[Saved data entries]

=== Section Start ===

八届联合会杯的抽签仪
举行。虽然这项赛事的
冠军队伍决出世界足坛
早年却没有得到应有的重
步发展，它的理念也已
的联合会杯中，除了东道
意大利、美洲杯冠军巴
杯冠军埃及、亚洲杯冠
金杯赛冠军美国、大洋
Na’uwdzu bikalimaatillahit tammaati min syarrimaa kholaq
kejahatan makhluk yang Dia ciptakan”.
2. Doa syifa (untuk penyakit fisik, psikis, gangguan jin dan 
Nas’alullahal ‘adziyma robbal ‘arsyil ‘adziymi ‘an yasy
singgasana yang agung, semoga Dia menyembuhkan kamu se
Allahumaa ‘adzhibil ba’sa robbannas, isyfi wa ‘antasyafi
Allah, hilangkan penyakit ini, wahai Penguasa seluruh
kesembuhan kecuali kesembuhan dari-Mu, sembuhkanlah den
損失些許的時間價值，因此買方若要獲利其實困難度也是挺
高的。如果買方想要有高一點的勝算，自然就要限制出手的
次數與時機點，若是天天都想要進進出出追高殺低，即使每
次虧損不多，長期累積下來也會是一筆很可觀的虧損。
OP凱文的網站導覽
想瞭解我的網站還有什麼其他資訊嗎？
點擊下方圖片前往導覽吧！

=== Section End ===
=== Section Start ===

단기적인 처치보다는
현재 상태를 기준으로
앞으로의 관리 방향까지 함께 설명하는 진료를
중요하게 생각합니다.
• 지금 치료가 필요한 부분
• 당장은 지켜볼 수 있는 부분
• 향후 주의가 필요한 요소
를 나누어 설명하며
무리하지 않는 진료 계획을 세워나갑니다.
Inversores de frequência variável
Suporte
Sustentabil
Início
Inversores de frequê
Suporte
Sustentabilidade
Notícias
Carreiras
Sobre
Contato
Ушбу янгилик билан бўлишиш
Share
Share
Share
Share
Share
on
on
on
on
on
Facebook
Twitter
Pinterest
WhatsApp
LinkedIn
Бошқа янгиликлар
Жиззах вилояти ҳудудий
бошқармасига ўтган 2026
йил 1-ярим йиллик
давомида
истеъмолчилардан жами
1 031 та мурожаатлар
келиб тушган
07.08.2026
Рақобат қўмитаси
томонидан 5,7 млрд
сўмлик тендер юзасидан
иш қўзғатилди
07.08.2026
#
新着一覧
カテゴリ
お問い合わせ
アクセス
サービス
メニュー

=== Section End ===

Whenever the string "yang" shows up in a line of the records, that line counts; state how many lines count, and only that.

2